▶ [Prompt]:
Take the line that contains "Describe the element" and every line below it to the end of the entries, and give them again exactly, leaving out any pictures.

▶ [Material provided]:
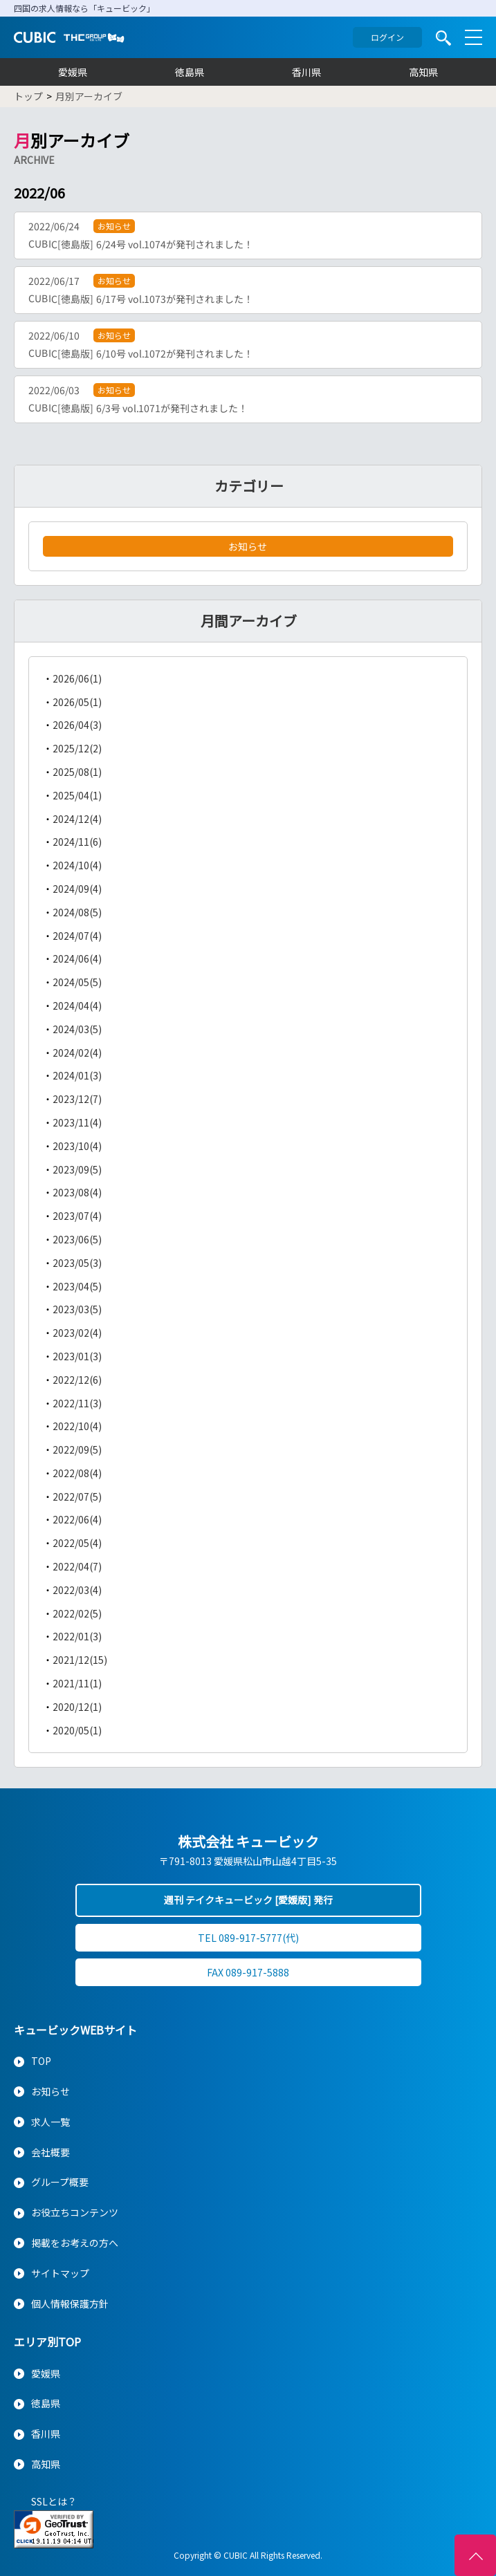 This screenshot has width=496, height=2576. I want to click on グループ概要, so click(60, 2182).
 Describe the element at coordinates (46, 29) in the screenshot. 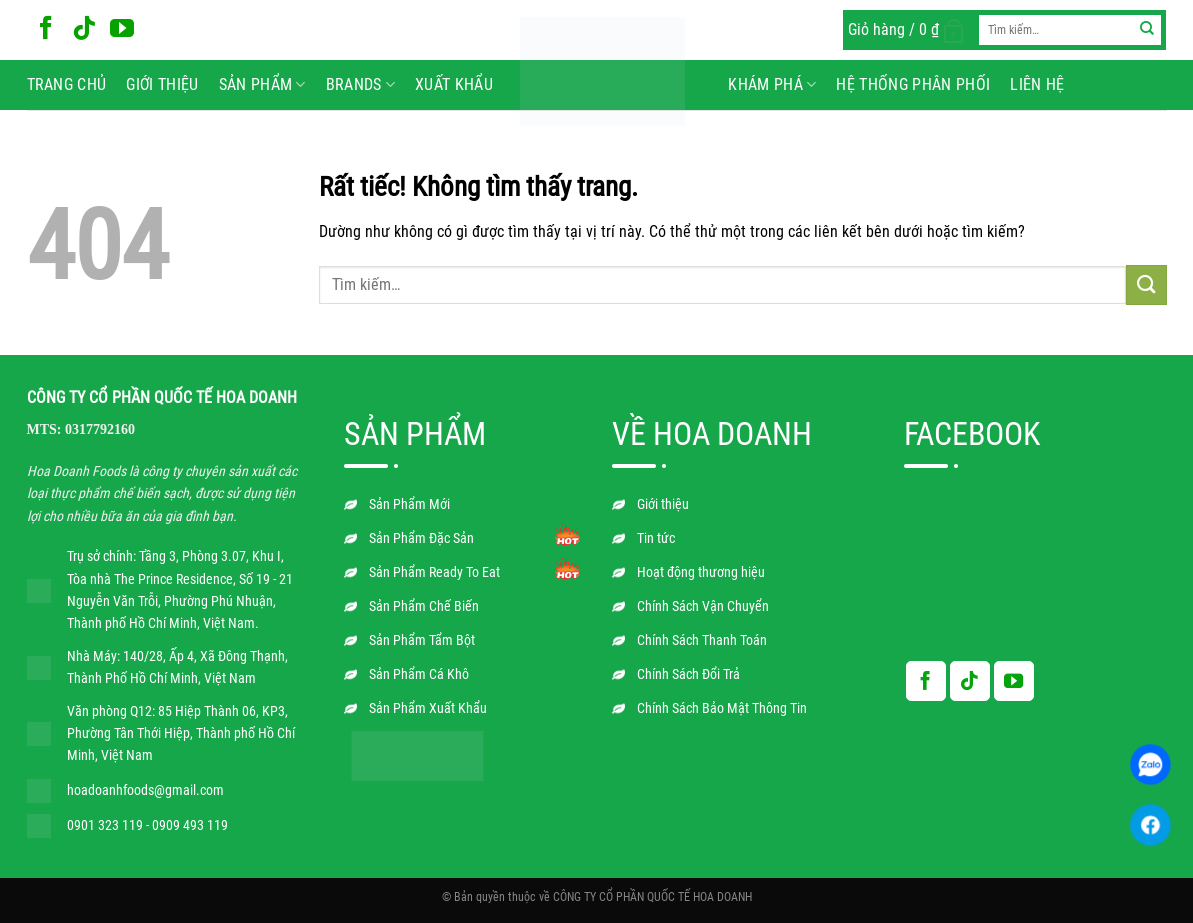

I see `[Theo dõi trên Facebook]` at that location.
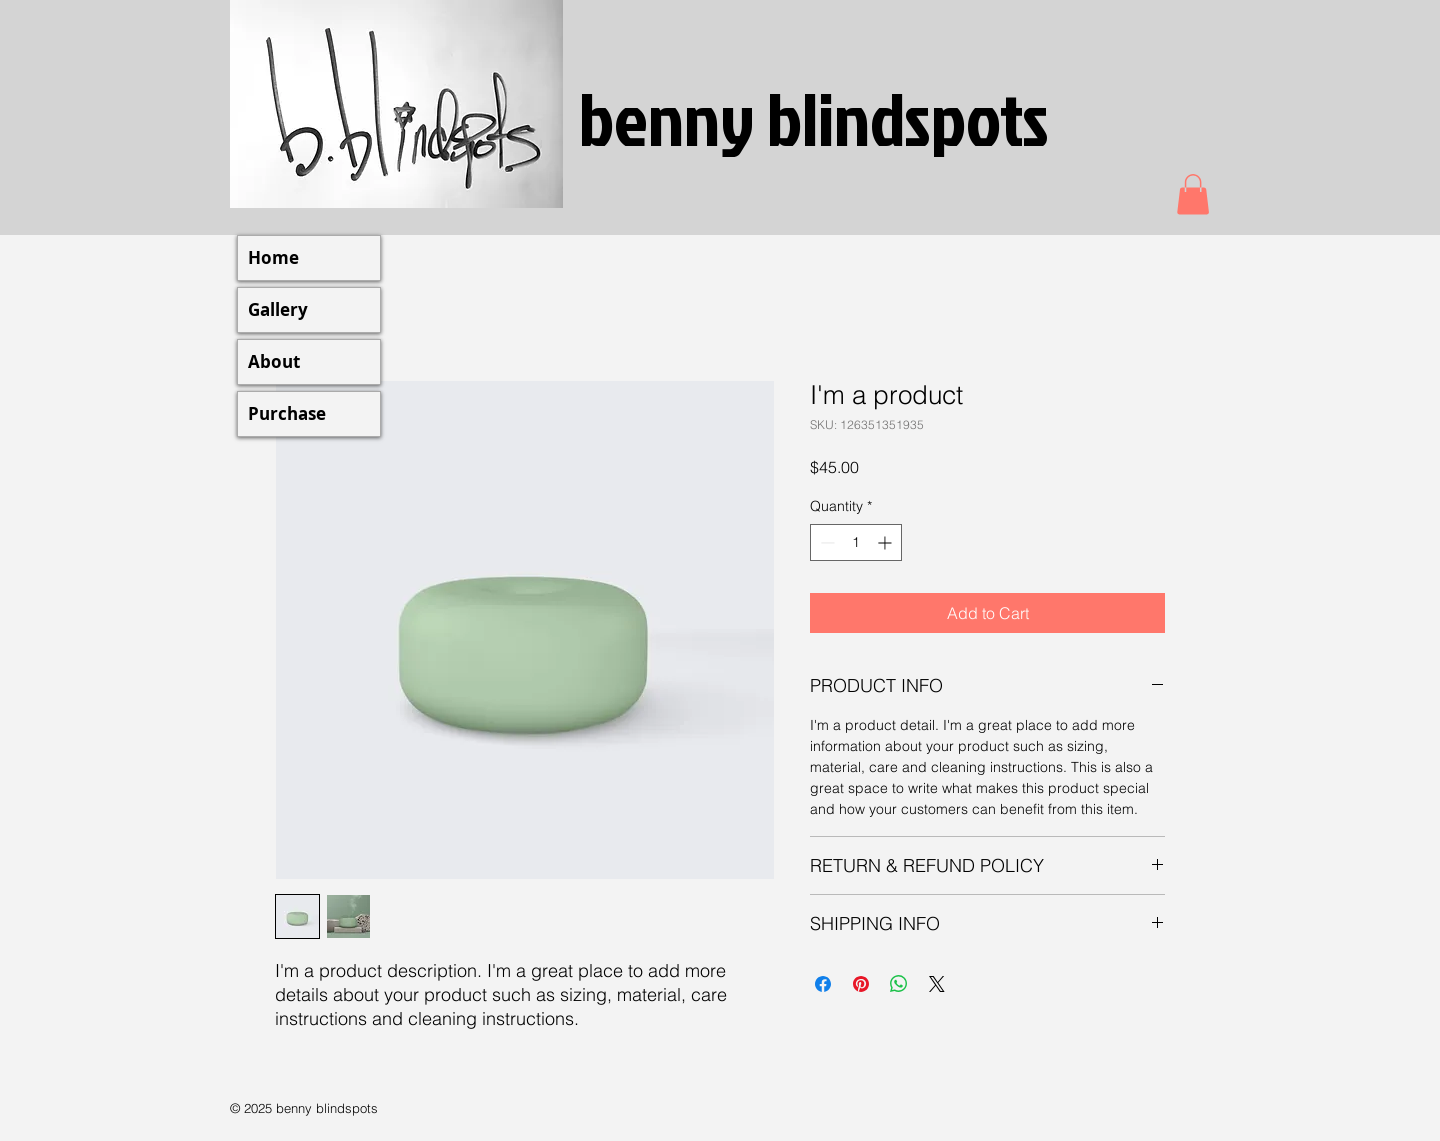 Image resolution: width=1440 pixels, height=1141 pixels. What do you see at coordinates (886, 542) in the screenshot?
I see `[Increment]` at bounding box center [886, 542].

▶ [Task solution]:
 Describe the element at coordinates (46, 29) in the screenshot. 

I see `[Theo dõi trên Facebook]` at that location.
 Image resolution: width=1440 pixels, height=1141 pixels. What do you see at coordinates (886, 542) in the screenshot?
I see `[Increment]` at bounding box center [886, 542].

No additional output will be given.